12. The antibody according to any one of claims 5 to 11, wherein the Fc domain is an IgG Fc domain, in particular an IgG ₁ Fc domain.

13. The antibody of any one of claims 5 to 12, wherein the Fc domain is a human Fc domain.

14. The antibody of any one of claims 5-13, wherein Fc comprises a modification that facilitates association of the first subunit and the second subunit of the Fc domain.

15. The antibody of any one of claims 5 to 14, wherein the Fc domain comprises one or more amino acid substitutions that reduce binding to an Fc receptor and/or reduce effector function.

16. The antibody of any one of claims 1 to 15, wherein the second antigen-binding domain and, when present, the third antigen-binding domain comprises VH comprising (i) HCDR 1 of SEQ ID NO:28, HCDR 2 of SEQ ID NO:29, and HCDR 3 of SEQ ID NO: 30; (ii) HCDR 1 of SEQ ID NO. 32, HCDR 2 of SEQ ID NO. 33 and HCDR 3 of SEQ ID NO. 34; (iii) HCDR 1 of SEQ ID NO. 36, HCDR 2 of SEQ ID NO. 37 and HCDR 3 of SEQ ID NO. 38; (iv) HCDR 1 of SEQ ID NO. 40, HCDR 2 of SEQ ID NO. 41 and HCDR 3 of SEQ ID NO. 42; or (v) HCDR 1 of SEQ ID NO. 44, HCDR 2 of SEQ ID NO. 45 and HCDR 3 of SEQ ID NO. 46, said VL comprising LCDR 1 of SEQ ID NO. 48, LCDR 2 of SEQ ID NO. 49 and LCDR 3 of SEQ ID NO. 50.

17. The antibody of any one of claims 1 to 16, wherein the second antigen binding domain and, when present, the third antigen binding domain comprises a VH comprising an amino acid sequence that is at least about 95%, 96%, 97%, 98%, 99% or 100% identical to the amino acid sequence of SEQ ID No. 31, SEQ ID No. 35, SEQ ID No. 39, SEQ ID No. 43 or SEQ ID No. 47; the VL comprises an amino acid sequence at least about 95%, 96%, 97%, 98%, 99% or 100% identical to the amino acid sequence of SEQ ID NO. 51.

18. An isolated polynucleotide encoding the antibody of any one of claims 1 to 17.

19. A host cell comprising the isolated polynucleotide of claim 18.

20. A method of producing an antibody that binds to CD3 and PLAP, the method comprising the steps of: (a) Culturing the host cell of claim 19 under conditions suitable for expression of the antibody, and optionally (b) recovering the antibody.

21. An antibody that binds to CD3 and PLAP produced by the method of claim 20.

22. A pharmaceutical composition comprising the antibody of any one of claims 1 to 17 or 21 and a pharmaceutically acceptable carrier.

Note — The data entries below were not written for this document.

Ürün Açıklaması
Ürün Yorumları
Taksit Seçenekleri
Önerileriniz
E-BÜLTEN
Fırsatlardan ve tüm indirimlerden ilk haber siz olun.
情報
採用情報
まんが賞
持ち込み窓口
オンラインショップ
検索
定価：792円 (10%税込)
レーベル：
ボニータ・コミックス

23. The antibody according to any one of claims 1 to 17 or 21 or the pharmaceutical composition according to claim 22 for use as a medicament.

24. The antibody according to any one of claims 1 to 17 or 21 or the pharmaceutical composition according to claim 22 for use in the treatment of a disease.

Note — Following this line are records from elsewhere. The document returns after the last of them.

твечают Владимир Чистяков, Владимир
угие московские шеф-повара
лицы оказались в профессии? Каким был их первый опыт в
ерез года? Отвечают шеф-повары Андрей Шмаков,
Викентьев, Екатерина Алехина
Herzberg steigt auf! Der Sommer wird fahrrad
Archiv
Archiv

25. The antibody for use according to claim 24, wherein the disease is cancer or autoimmune disease.

26. Use of an antibody according to any one of claims 1 to 17 or 21 or a pharmaceutical composition according to claim 22 in the manufacture of a medicament.

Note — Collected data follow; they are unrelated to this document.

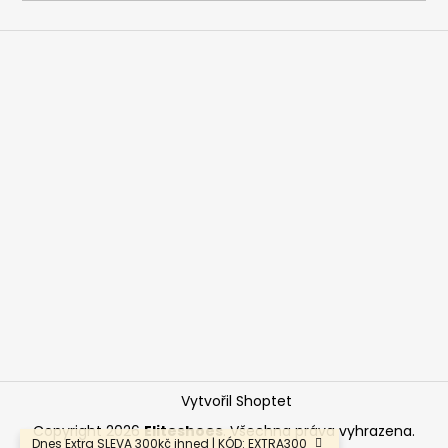
a
j
í
t
?
HLEDAT
D
o
p
o
Vytvořil Shoptet
r
u
Copyright 2026
Eliteshoes
. Všechna práva vyhrazena.
Dnes Extra SLEVA 300kč ihned | KÓD: EXTRA300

27. Use of an antibody according to any one of claims 1 to 17 or 21 or a pharmaceutical composition according to claim 22 in the manufacture of a medicament for the treatment of a disease.

28. The use of claim 27, wherein the disease is cancer or an autoimmune disease.

29. A method of treating a disease in an individual, the method comprising administering to the individual an effective amount of an antibody according to any one of claims 1 to 17 or 21 or a pharmaceutical composition according to claim 22.

30. The method of claim 29, wherein the disease is cancer.

31. The invention as hereinbefore described.